- Exercise brief
All of the records should be given again verbatim.

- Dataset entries
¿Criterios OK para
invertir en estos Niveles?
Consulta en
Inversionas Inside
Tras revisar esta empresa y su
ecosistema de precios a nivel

- Answer space
¿Criterios OK para
invertir en estos Niveles?
Consulta en
Inversionas Inside
Tras revisar esta empresa y su
ecosistema de precios a nivel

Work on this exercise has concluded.